Produtor terá tentado silenciar mulheres que vieram a público acusá-lo de agressões sexuais

Harvey Weinstein, o produtor no centro do escândalo de abusos sexuais de Hollywood, terá contratado um "exército de espiões", incluindo antigos agentes da Mossad, para impedir que as alegadas vítimas viessem a público acusá-lo e dar conta das agressões e assédio.

A notícia foi avançada pela New Yorker, que investigou os esforços do homem forte de Hollywood: no outono de 2016, Weinstein contratou várias agências de segurança privadas, entre as quais a Black Cube, que é gerida maioritariamente por ex-agentes dos serviços secretos israelitas.

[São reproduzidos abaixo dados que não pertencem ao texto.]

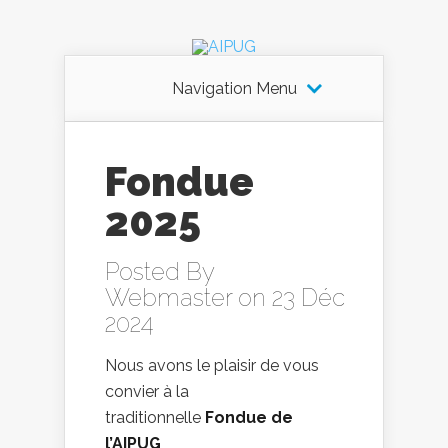
Navigation Menu
Fondue
2025
Posted By
Webmaster
on 23 Déc
2024
Nous avons le plaisir de vous
convier à la
traditionnelle
Fondue de
l’AIPUG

A revista New Yorker escreve mesmo que dois investigadores da Black Cube se encontraram com a atriz Rose McGowan, que viria a acusar publicamente o produtor de Hollywood de violação.

Ao longo de todo o ano que antecedeu o rebentar da polémica, Weinstein e a equipa que constituiu terão recolhido informações sobre dezenas de pessoas, compilando perfis nos quais constavam detalhes íntimos, com os quais o produtor contava desacreditar e intimidar as mulheres que pretendiam acusá-lo - nesta altura, as polícias de Londres, Nova Iorque e Los Angeles têm em curso investigações que resultam das denúncias de mais de 90 mulheres.

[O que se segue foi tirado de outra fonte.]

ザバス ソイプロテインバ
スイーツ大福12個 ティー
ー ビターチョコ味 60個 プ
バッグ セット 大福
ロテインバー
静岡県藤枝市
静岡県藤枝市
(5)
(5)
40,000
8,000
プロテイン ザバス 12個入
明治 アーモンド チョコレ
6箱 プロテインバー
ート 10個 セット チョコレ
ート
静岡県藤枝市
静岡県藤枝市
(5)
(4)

A New Yorker acrescenta ainda que uma das investigadores contratadas pelo produtor, que foi entretanto despedido da empresa que fundou, gravou secretamente quatro encontros com a atriz Rose McGowan, enquanto fingia ser ativista pelos direitos das mulheres, e nas conversas procurou obter nomes de outras alegadas vítimas no sentido de as conseguir silenciar.

Os agentes assumiram identidades falsas também para se encontrarem com jornalistas que estavam a investigar as acusações a Weinstein, e uma investigadora terá mesmo tentado uma reunião com Ronan Farrow, o jornalista da New Yorker que escreveu sobre 13 acusações a Weinstein de abusos sexuais no mês passado e é o autor da investigação publicada ontem na revista norte-americana.

A Academia de Televisão dos Estados Unidos expulsou na passada segunda-feira Harvey Weinstein, em resposta às dezenas de acusações de abuso e assédio sexual que vieram a público nas últimas semanas contra o produtor. Num comunicado de imprensa, a academia condenou os exemplos generalizados de "comportamento horrível" do produtor, e manifestou o seu apoio a todos os que estão a "erguer a voz contra o assédio em todas as suas formas".

A Academia de Televisão, que todos os anos entrega os prémios Emmy, também disse estar "determinada" a proteger todos os profissionais do pequeno ecrã contra este tipo de conduta.

A decisão da Academia de Televisão junta-se a outra da Academia de Hollywood, organizadora dos Oscares, que expulsou o produtor em meados de outubro.

O sindicato de produtores de Hollywood (PGA, na sigla em inglês) também iniciou o processo para expulsar Weinstein, mas o produtor decidiu não esperar a decisão final e saiu da instituição.

O escândalo em torno de Weinstein incentivou várias vítimas do mundo do espetáculo a denunciarem diferentes casos de abuso e assédio sexual. Entre os acusados estão atores como Kevin Spacey e Dustin Hoffman, o ex-presidente da Amazon Studios Roy Price, e os cineastas Brett Ratner e James Toback.